Cette recension a été publiée dans le numéro de printemps de Politique étrangère (n°3/2018). Rémy Hémez propose une analyse de l’ouvrage de Patrick Maurus, Les trois Corées (Hémisphères Éditions, 2018, 192 pages).

Patrick Maurus est l’un des plus fins connaisseurs de la Corée en France. Il a voyagé à de nombreuses reprises en Corée du Nord et s’interroge dans cet ouvrage sur « la Corée », en étudiant ses trois divisions actuelles : Corée du Sud, du Nord, et chinoise, tout en éclairant leurs interactions.

Concernant la Corée du Sud, l’auteur met d’abord en relief sa formation à partir de la fin de la Seconde Guerre mondiale. Il revient notamment sur la « cécité historique » du Sud sur la période d’occupation japonaise (non-dits quant à la collaboration, entre autres). Le « miracle » économique du pays est bien entendu évoqué : lorsque le général Park Chung-Hee arrive au pouvoir en 1961, son pays a un produit intérieur brut (PIB) équivalent à celui du Mali. Enfin, sont passées en revue les « cicatrices » de la Corée du Sud : du soulèvement de Gwangju avec sa répression sanglante (1980) au désastre du naufrage du ferry Sewol (16 avril 2014).

Patrick Maurus déplace ensuite sa réflexion vers la Corée du Nord. Il souligne la difficulté à parler de ce pays : ce qui en est dit relève de « la fusion constante du récit et de la fiction, du fictif et du fictionnel ». La trajectoire économique du Nord est décrite : développement jusqu’aux années 1970, puis épuisement progressif dans des travaux improductifs. Les intempéries de 1995 mettent finalement le pays à genoux, mais il ne s’effondre pas et se mue en un gigantesque marché noir. Puis l’auteur explique ce qui a permis, selon lui, le rebond de la Corée du Nord avec, en particulier, une relative ouverture commerciale permettant la mise en place de « marchés libres ». Il insiste aussi sur une réforme institutionnelle, officialisée en mai 2016, qu’il estime majeure. Le régime est désormais tricéphale : Parti des travailleurs (une enveloppe vide), armée (rentrée dans ses casernes) et – nouveauté – un cabinet ministériel à la tête des ministères que Kim Jong-Un considérait comme irréformables. Ce cabinet est géré par des gens formés à l’étranger ou des professionnels.

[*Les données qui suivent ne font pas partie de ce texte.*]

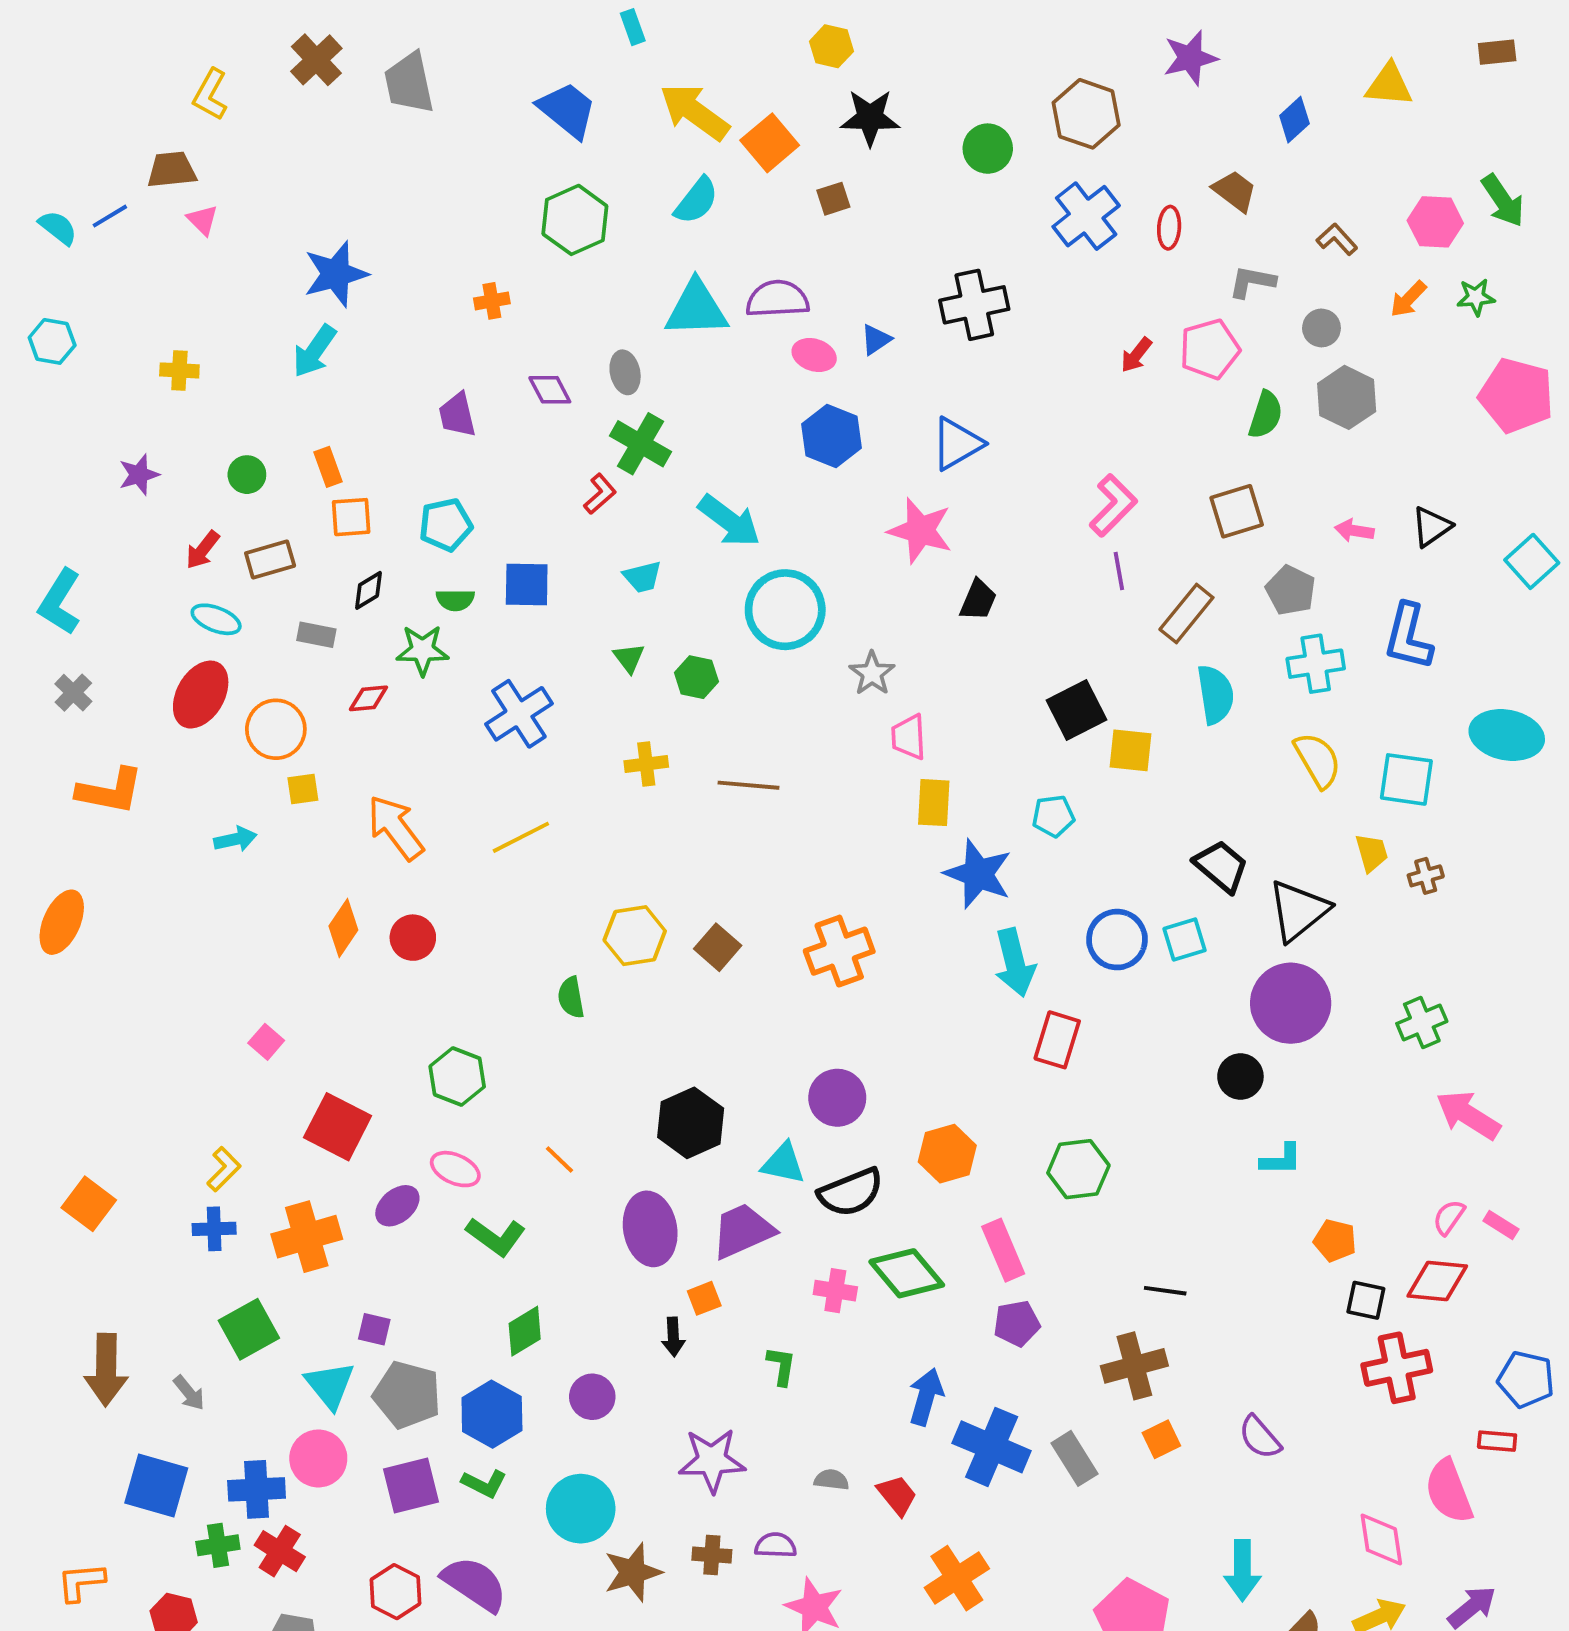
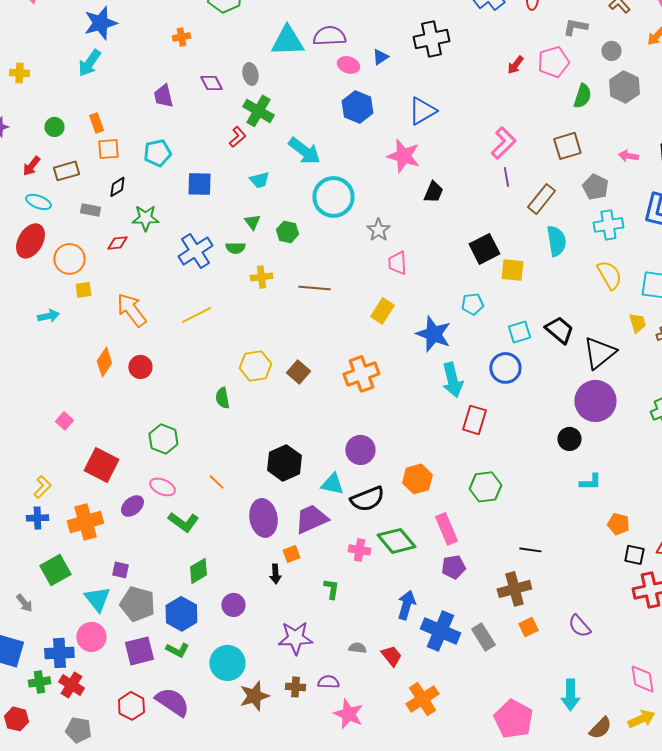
green semicircle: (455, 600) -> (235, 248), moved
yellow rectangle: (934, 803) -> (382, 311), moved, turned 30
cyan square: (1185, 940) -> (519, 332), moved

Vient enfin une partie consacrée à la « troisième Corée » – la partie désormais chinoise de la Corée. Bien entendu, il n’y a actuellement que deux États coréens reconnus à l’Organisation des Nations unies. Mais au début de notre ère, le royaume coréen de Koguryo occupait le nord de la péninsule et une bonne moitié de la Mandchourie actuelle (provinces du Liaoning, du Jilin et du Heilongjiang). Aujourd’hui, une partie des deux millions de personnes qui constituent la minorité coréenne de Chine réside dans le district autonome de Yanbian. Ce dernier est pourtant dominé par les Hans, les Coréens ayant massivement émigré vers la Corée du Sud. Les dirigeants nord et sud-coréens n’évoquent jamais cette « troisième Corée », qui pourrait pourtant, selon l’auteur, jouer un rôle majeur pour le désenclavement de la péninsule, la normalisation des relations et le décollage économique du Nord. L’auteur insiste sur le projet de gazoduc Sibérie-Corée du Sud, qu’il juge susceptible d’œuvrer à un rapprochement de facto, et de bouleverser la géopolitique mondiale.

Dans ce livre érudit, Patrick Maurus montre sa connaissance intérieure des « trois Corées ». Même si certains passages peuvent être discutés, cet ouvrage est important pour tous ceux qui s’intéressent à la Corée et à l’Asie du Nord-Est : il offre une voix différente et a le mérite d’ébranler certains clichés, tout en participant à la compréhension d’une situation complexe.